Hillary (clad in her emotive, double vision-correcting lenses) acknowledged that “a few years ago [this interview] would have been seen as improbable,” but said that she and Obama still share the same democratic spirit and love of country that convinced her to accept his offer to head up the State Department four years ago.
“It is very unusual for the president, any president, to say I want to do an interview but I want to bring a friend,” CBS News chief Washington correspondent Bob Schieffer points out. No doubt the politirati will ask all kinds of questions of the interview — like whether it was “one step short of [Obama] endorsing her to replace him next time” or “payback for her husband’s speech at the Democratic convention.” While Kroft does ask Obama if he’s endorsing Clinton early for 2016, Schieffer strongly hints that we won’t get a straight answer out of the president this early in the game.

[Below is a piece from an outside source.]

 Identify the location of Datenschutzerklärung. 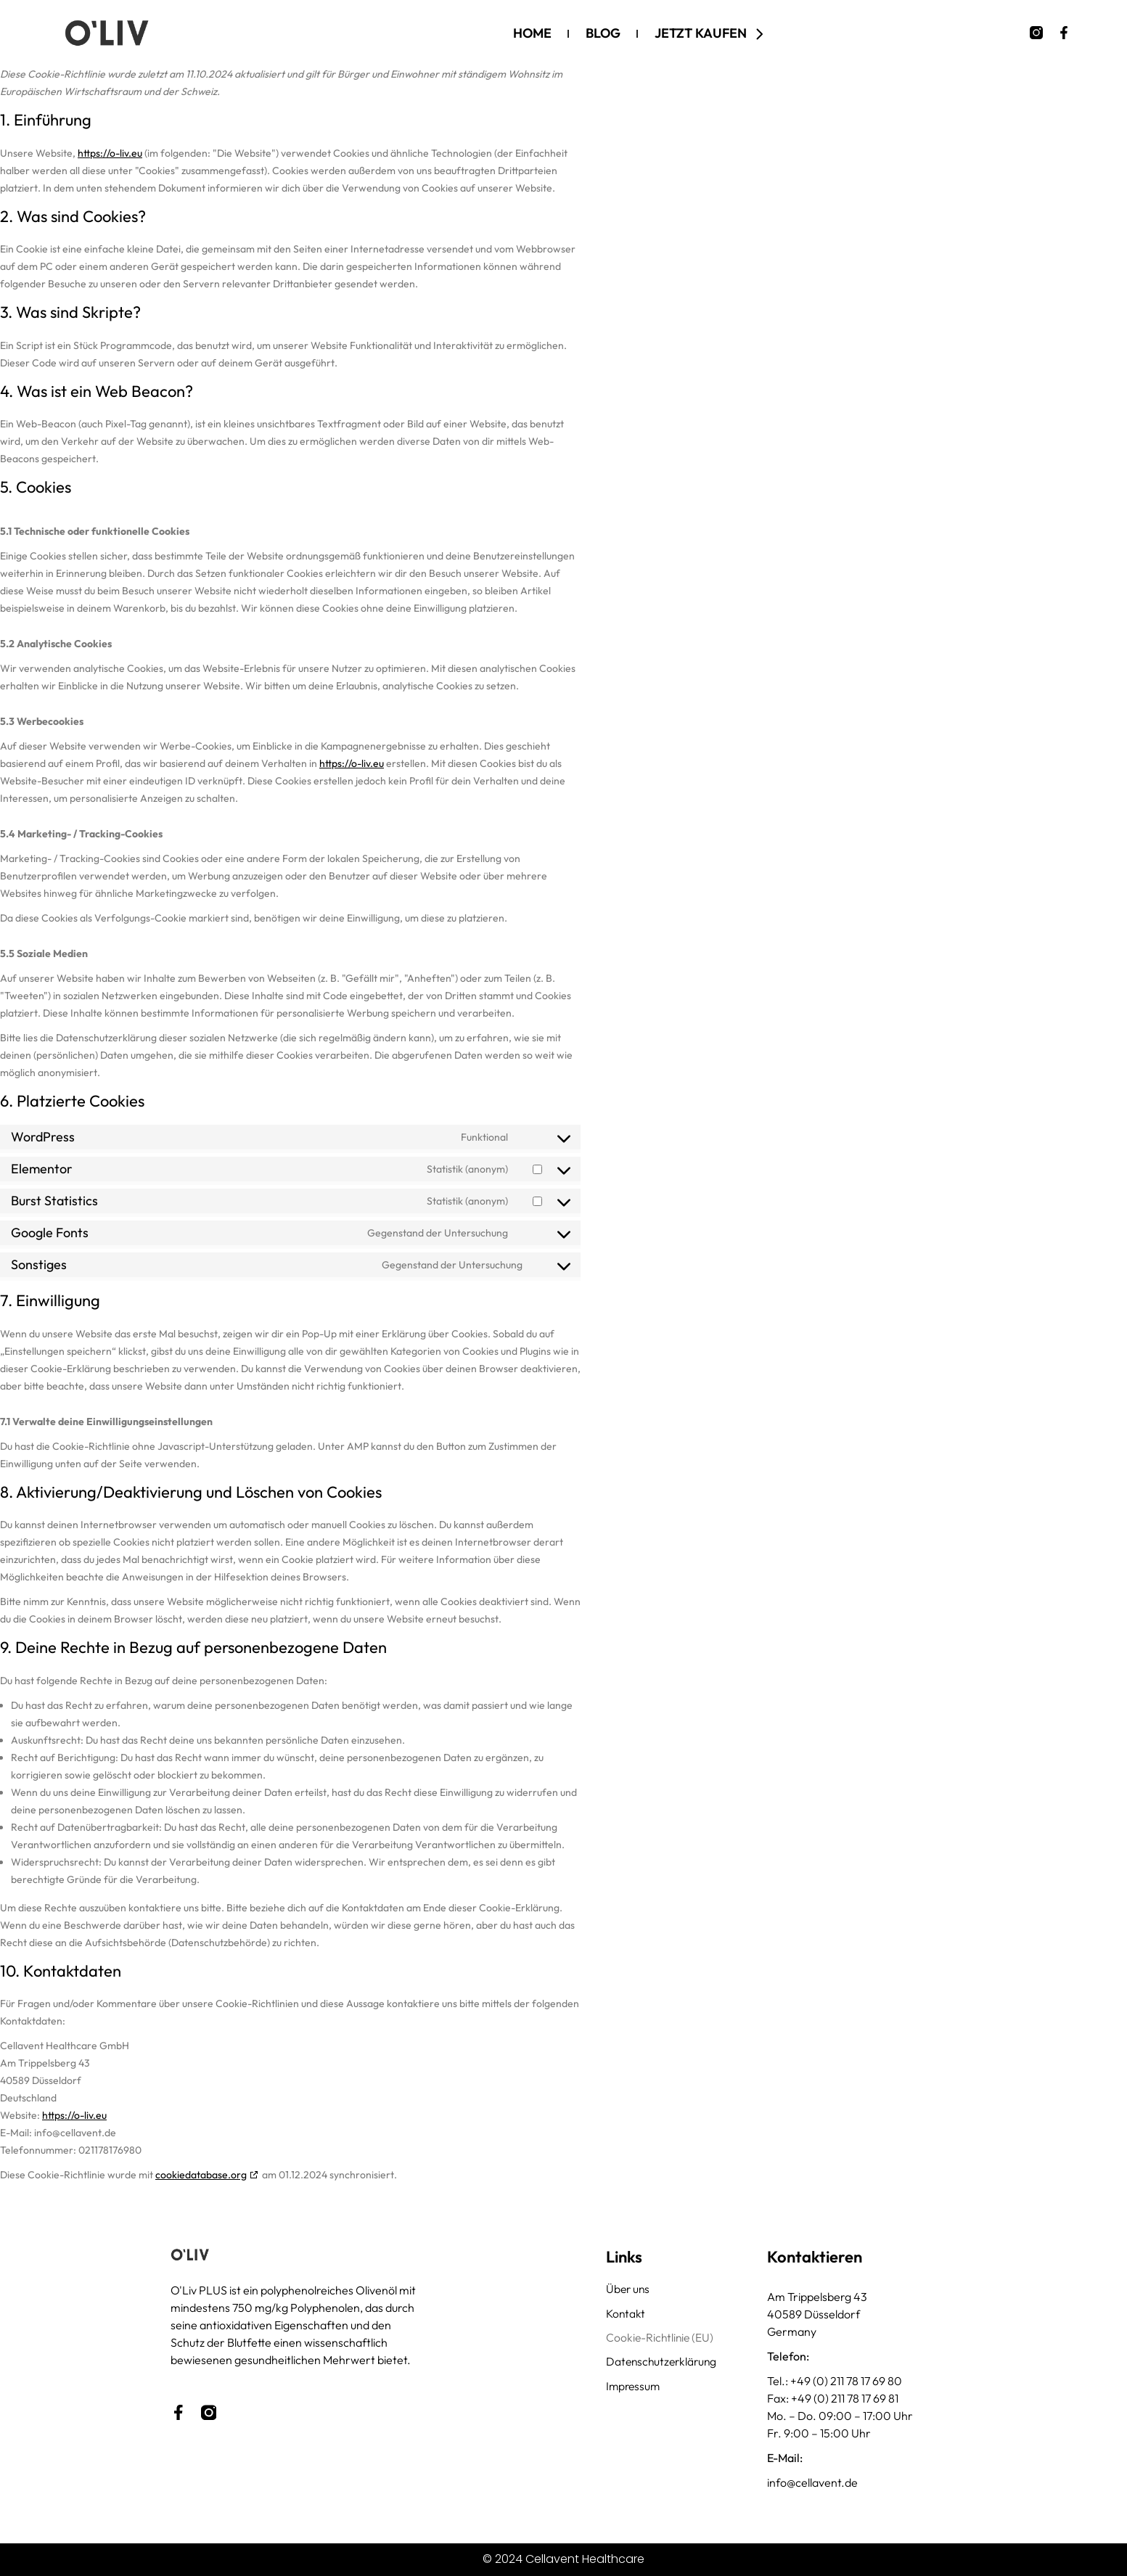 (663, 2363).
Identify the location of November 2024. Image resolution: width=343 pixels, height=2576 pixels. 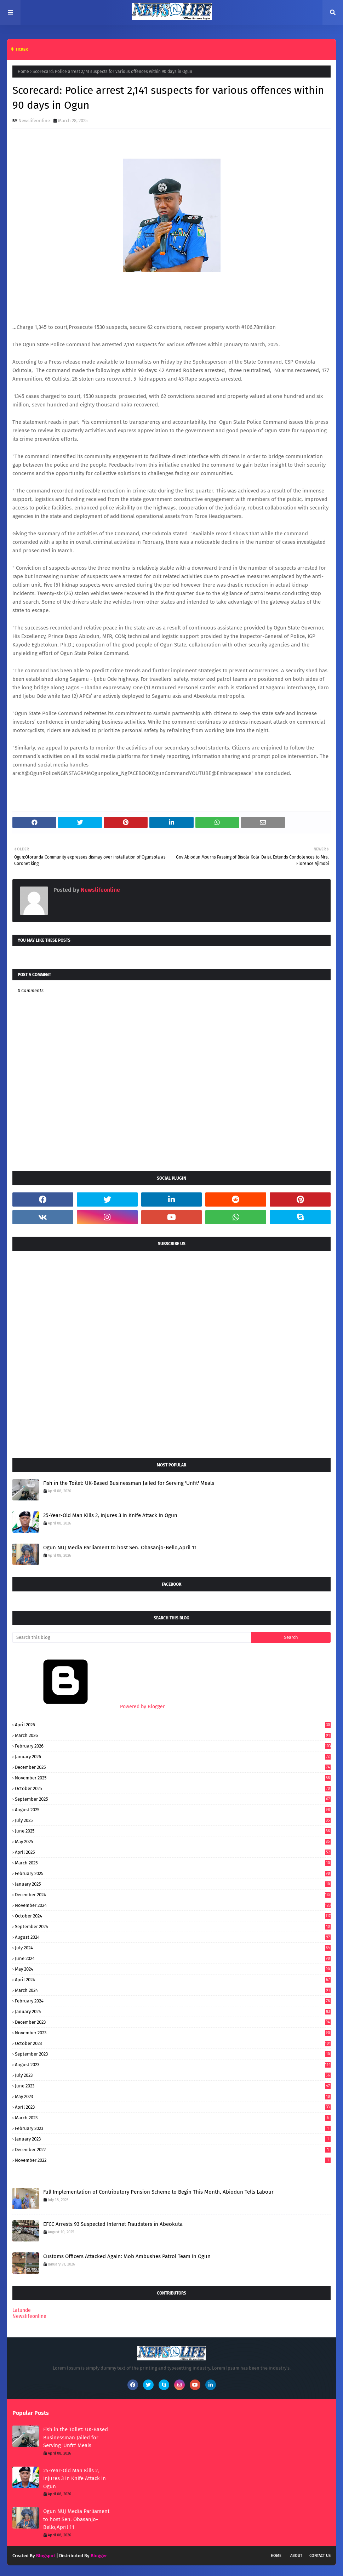 (173, 1905).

Regardless, this double, “all smiles” appearance is sure to fan the already healthy flames of Clinton 2016 speculation. “There are not a lot of people in the world who go through what they do,” one Clinton aide told CNN. “For good or bad, [they’ve] been put together.” Only time will tell if they’re still “together” four years from now, when it might be Clinton’s name on the campaign posters.